Inicio US News The Hollywood work stoppage is over, but a painful industry-wide transition is...

The Hollywood work stoppage is over, but a painful industry-wide transition is not – News21USA

The Hollywood work stoppage is over, but a painful industry-wide transition is not - News21USA

NEW YORK (News21USA) — Months of labor unrest in Hollywood are coming to an end, but the post-strike landscape awaiting actors and writers may be far from a happy ending.

The strikes were historic in their length and cost, causing an estimated $6 billion in economic loss and leaving hundreds of thousands out of work. As Hollywood began returning to production Thursday and stars hit red carpets again, many were surely still nursing the wounds of a bitter dispute with studios, even after a deal that gave actors a steep raise in pay. the minimum wage and protections on the use of artificials. intelligence.

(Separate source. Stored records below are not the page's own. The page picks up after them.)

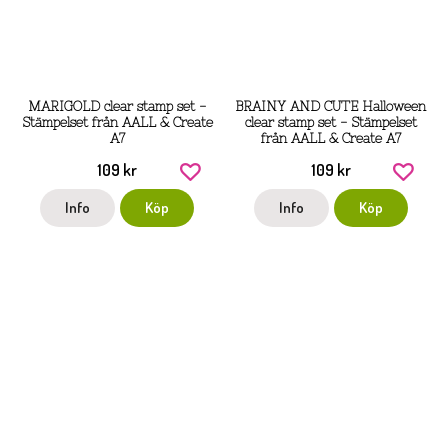
MARIGOLD clear stamp set -
BRAINY AND CUTE Halloween
Stämpelset från AALL & Create
clear stamp set - Stämpelset
A7
från AALL & Create A7
109 kr
109 kr
Info
Köp
Info
Köp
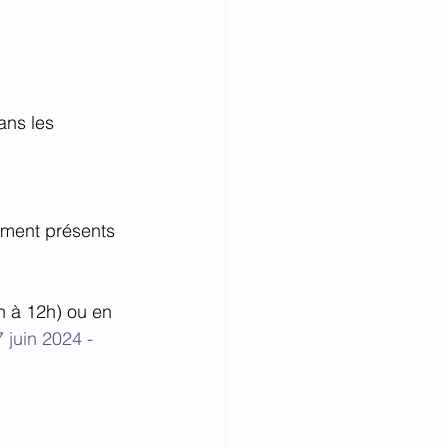
ans les 
ement présents 
h à 12h) ou en 
 juin 2024 - 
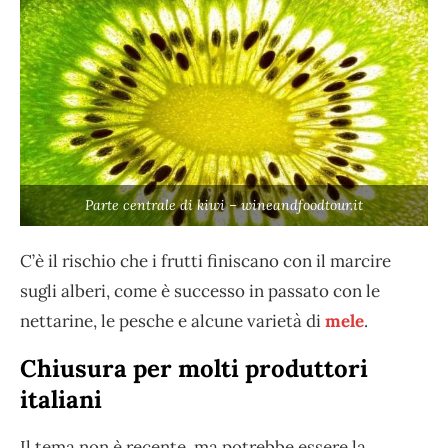
Parte centrale di kiwi – wineandfoodtour.it
C’è il rischio che i frutti finiscano con il marcire
sugli alberi, come è successo in passato con le
nettarine, le pesche e alcune varietà di
mele
.
Chiusura per molti produttori
italiani
Il tema non è recente, ma potrebbe essere la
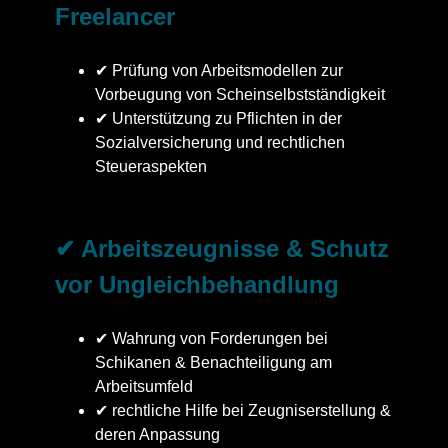
Freelancer
✔ Prüfung von Arbeitsmodellen zur
Vorbeugung von Scheinselbstständigkeit
✔ Unterstützung zu Pflichten in der
Sozialversicherung und rechtlichen
Steueraspekten
✔ Arbeitszeugnisse & Schutz
vor Ungleichbehandlung
✔ Wahrung von Forderungen bei
Schikanen & Benachteiligung am
Arbeitsumfeld
✔ rechtliche Hilfe bei Zeugniserstellung &
deren Anpassung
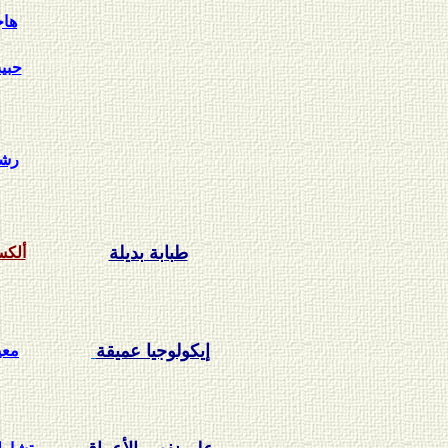
هاج
حبي
رشي
طبابة بديلة
ألكس
إيكولوجيا عميقة
معي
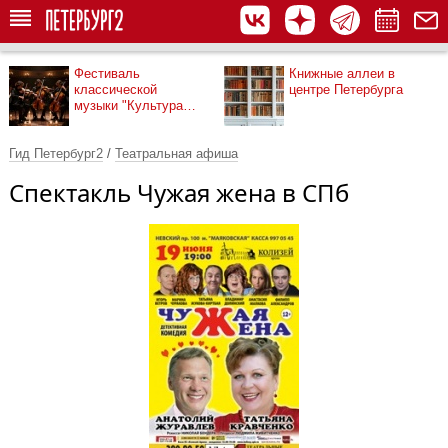
Фестиваль
Книжные аллеи в
классической
центре Петербурга
музыки "Культура
рядом"
Гид Петербург2
/
Театральная афиша
Спектакль Чужая жена в СПб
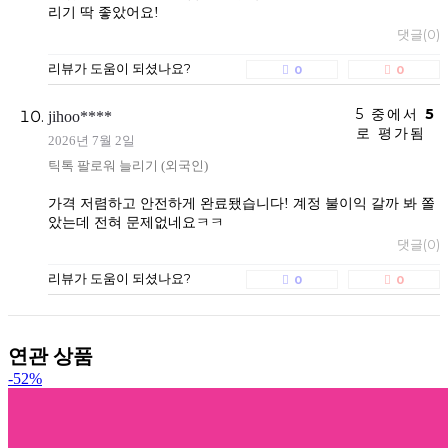
리기 딱 좋았어요!
댓글(0)
리뷰가 도움이 되셨나요?
0
0
5 중에서
5
jihoo****
로 평가됨
2026년 7월 2일
틱톡 팔로워 늘리기 (외국인)
가격 저렴하고 안전하게 완료됐습니다! 계정 불이익 갈까 봐 쫄
았는데 전혀 문제없네요ㅋㅋ
댓글(0)
리뷰가 도움이 되셨나요?
0
0
연관 상품
-52%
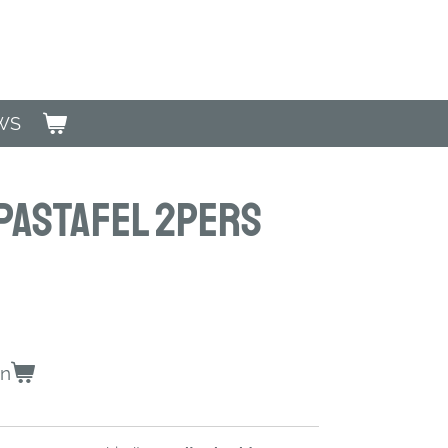
WS
pasTafel 2Pers
en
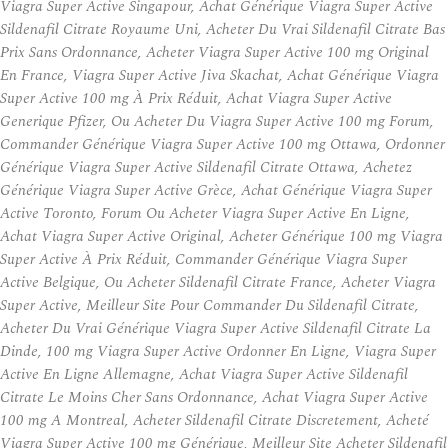
Viagra Super Active Singapour, Achat Générique Viagra Super Active
Sildenafil Citrate Royaume Uni, Acheter Du Vrai Sildenafil Citrate Bas
Prix Sans Ordonnance, Acheter Viagra Super Active 100 mg Original
En France, Viagra Super Active Jiva Skachat, Achat Générique Viagra
Super Active 100 mg À Prix Réduit, Achat Viagra Super Active
Generique Pfizer, Ou Acheter Du Viagra Super Active 100 mg Forum,
Commander Générique Viagra Super Active 100 mg Ottawa, Ordonner
Générique Viagra Super Active Sildenafil Citrate Ottawa, Achetez
Générique Viagra Super Active Grèce, Achat Générique Viagra Super
Active Toronto, Forum Ou Acheter Viagra Super Active En Ligne,
Achat Viagra Super Active Original, Acheter Générique 100 mg Viagra
Super Active À Prix Réduit, Commander Générique Viagra Super
Active Belgique, Ou Acheter Sildenafil Citrate France, Acheter Viagra
Super Active, Meilleur Site Pour Commander Du Sildenafil Citrate,
Acheter Du Vrai Générique Viagra Super Active Sildenafil Citrate La
Dinde, 100 mg Viagra Super Active Ordonner En Ligne, Viagra Super
Active En Ligne Allemagne, Achat Viagra Super Active Sildenafil
Citrate Le Moins Cher Sans Ordonnance, Achat Viagra Super Active
100 mg A Montreal, Acheter Sildenafil Citrate Discretement, Acheté
Viagra Super Active 100 mg Générique, Meilleur Site Acheter Sildenafil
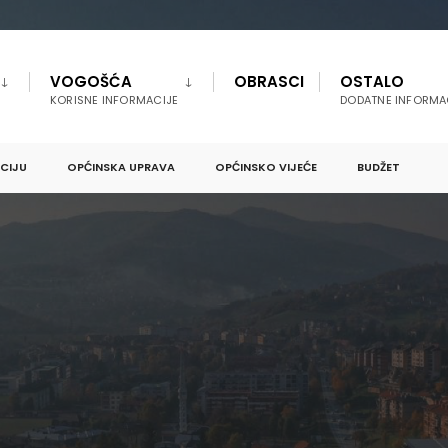
VOGOŠĆA
OBRASCI
OSTALO
KORISNE INFORMACIJE
DODATNE INFORMA
PCIJU
OPĆINSKA UPRAVA
OPĆINSKO VIJEĆE
BUDŽET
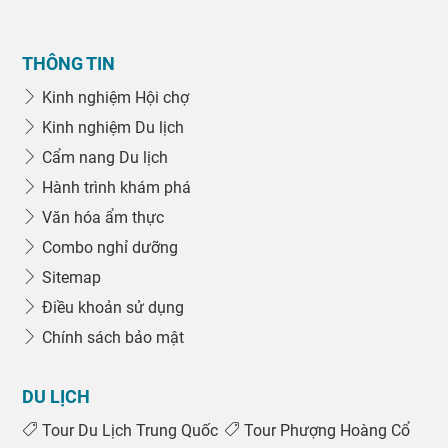
THÔNG TIN
Kinh nghiệm Hội chợ
Kinh nghiệm Du lịch
Cẩm nang Du lịch
Hành trình khám phá
Văn hóa ẩm thực
Combo nghỉ dưỡng
Sitemap
Điều khoản sử dụng
Chính sách bảo mật
DU LỊCH
Tour Du Lịch Trung Quốc
Tour Phượng Hoàng Cổ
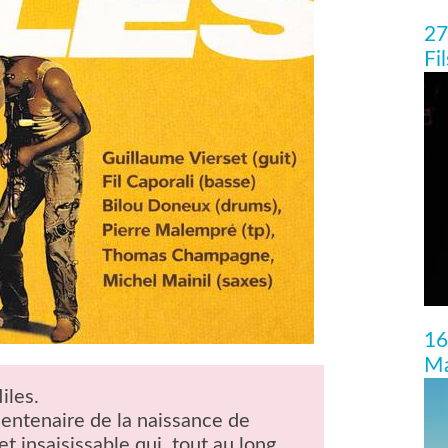
27
Fi
16
Ma
iles.
centenaire de la naissance de
t insaisissable qui, tout au long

The SAG-AFTRA board of directors will vote on approving the contract Friday afternoon.

But as actors trade their picket signs for audition sides and call sheets, they will return to an industry still in the midst of a painful transformation and streaming upheaval.

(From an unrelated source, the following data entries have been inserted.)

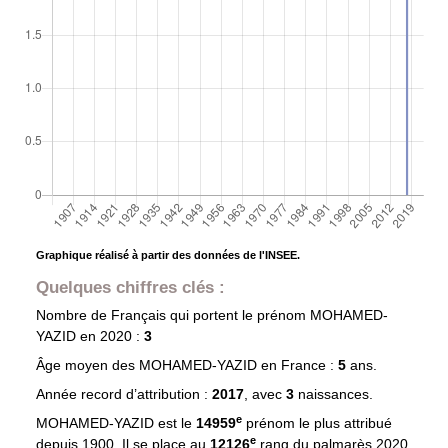
Graphique réalisé à partir des données de l'INSEE.
Quelques chiffres clés :
Nombre de Français qui portent le prénom
MOHAMED-
YAZID
en 2020 :
3
Âge moyen des
MOHAMED-YAZID
en France :
5
ans.
Année record d’attribution :
2017
, avec
3
naissances.
e
MOHAMED-YAZID est le
14959
prénom le plus attribué
e
depuis 1900. Il se place au
12126
rang du palmarès 2020.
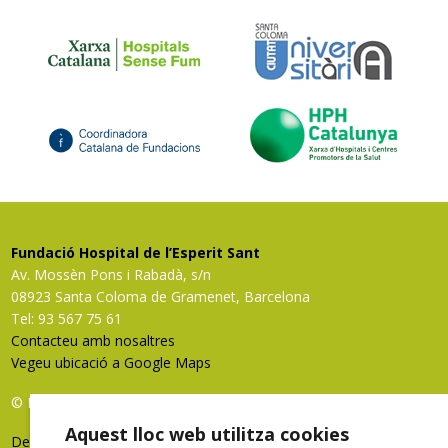
Fundació Hospital de l’Esperit Sant
Av. Mossèn Pons i Rabadà, s/n
08923 Santa Coloma de Gramenet, Barcelona
Tel: 93 567 75 61
Contacteu amb nosaltres
Vegeu ubicació a Google Maps
© FHES, tots els drets reservats
Aquest lloc web utilitza cookies
Deixeu-nos la vostra opinió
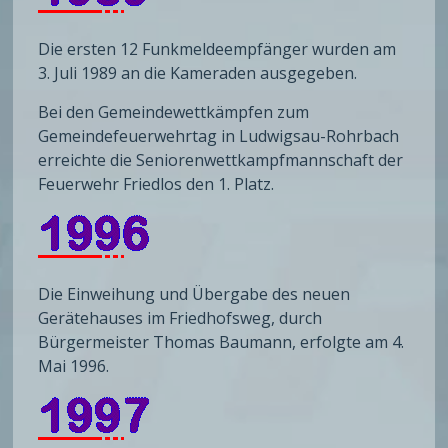
Die ersten 12 Funkmeldeempfänger wurden am
3. Juli 1989 an die Kameraden ausgegeben.
Bei den Gemeindewettkämpfen zum
Gemeindefeuerwehrtag in Ludwigsau-Rohrbach
erreichte die Seniorenwettkampfmannschaft der
Feuerwehr Friedlos den 1. Platz.
Die Einweihung und Übergabe des neuen
Gerätehauses im Friedhofsweg, durch
Bürgermeister Thomas Baumann, erfolgte am 4.
Mai 1996.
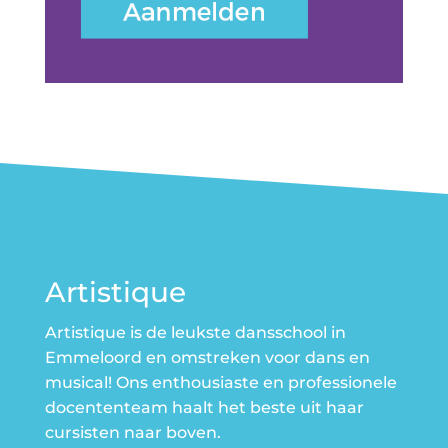
Artistique
Artistique is de leukste dansschool in
Emmeloord en omstreken voor dans en
musical! Ons enthousiaste en professionele
docententeam haalt het beste uit haar
cursisten naar boven.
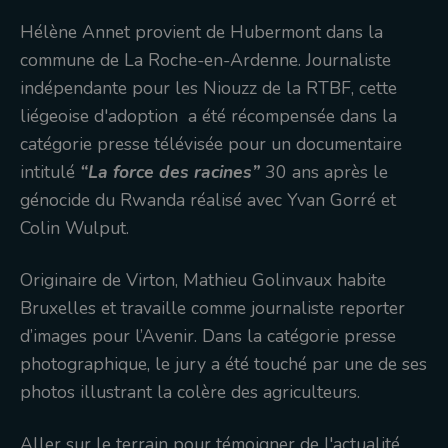
Hélène Annet provient de Hubermont dans la
commune de La Roche-en-Ardenne. Journaliste
indépendante pour les Niouzz de la RTBF, cette
liégeoise d'adoption a été récompensée dans la
catégorie presse télévisée pour un documentaire
intitulé
“La force des racines”
30 ans après le
génocide du Rwanda réalisé avec Yvan Gorré et
Colin Wulput.
Originaire de Virton, Mathieu Golinvaux habite
Bruxelles et travaille comme journaliste reporter
d’images pour l’Avenir. Dans la catégorie presse
photographique, le jury a été touché par une de ses
photos illustrant la colère des agriculteurs.
Aller sur le terrain pour témoigner de l'actualité,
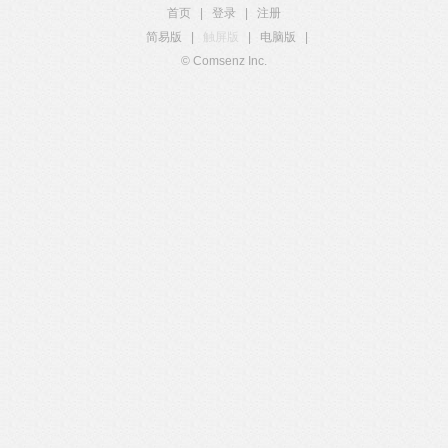
首页
|
登录
|
注册
简易版
|
触屏版
|
电脑版
|
© Comsenz Inc.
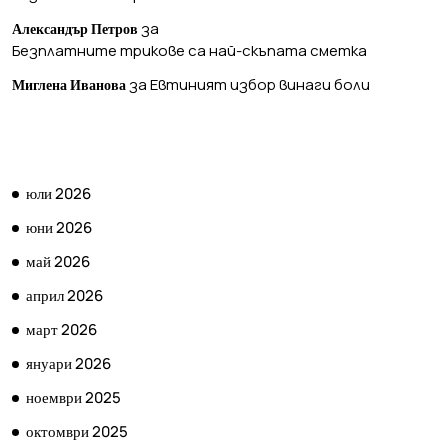
за
Александър Петров
Безплатните трикове са най-скъпата сметка
за
Евтиният избор винаги боли
Миглена Иванова
АРХИВ
юли 2026
юни 2026
май 2026
април 2026
март 2026
януари 2026
ноември 2025
октомври 2025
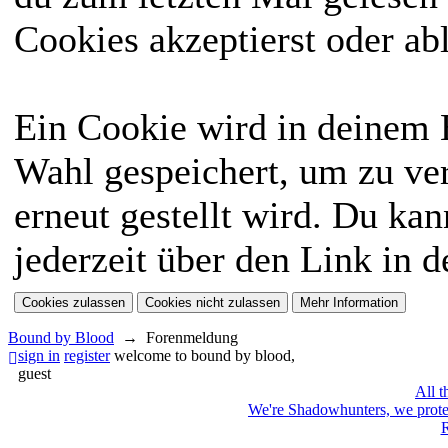
Cookies akzeptierst oder ab
Ein Cookie wird in deinem
Wahl gespeichert, um zu ver
erneut gestellt wird. Du ka
jederzeit über den Link in d
Bound by Blood
→
Forenmeldung
sign in
register
welcome to bound by blood,
guest
All t
We're Shadowhunters, we prot
R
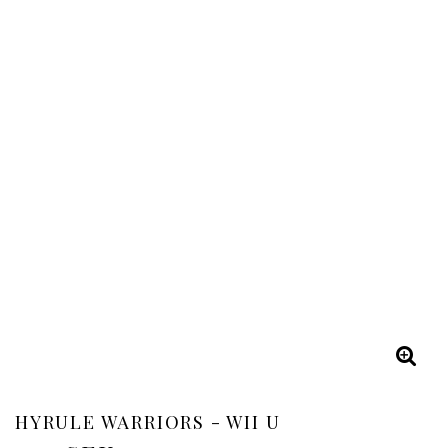
HYRULE WARRIORS - WII U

The strikes were largely sparked by the streaming wars, a digital rush to populate platforms like Disney+ and HBO Max (now simply “Max”) with enough content to rival Netflix. That hasty transition disrupted much of the entertainment economy. One of the most contentious issues in SAG-AFTRA’s negotiations with the studios was the union’s attempt to earn a percentage (1 or 2%) of broadcast revenues, to replace lost residuals. In the end, the actors accepted a bonus tied to the audience.

But even before the strike, every studio was reexamining its streaming strategy. After several years of rampant green lights, most are pulling back, looking to make fewer series and movies, cutting staff and desperately searching for a path to profitability. Wall Street, no longer enthusiastic about subscriber numbers, also wants to make a profit.

The aftermath of the strike may seem less like a party and more like a hangover.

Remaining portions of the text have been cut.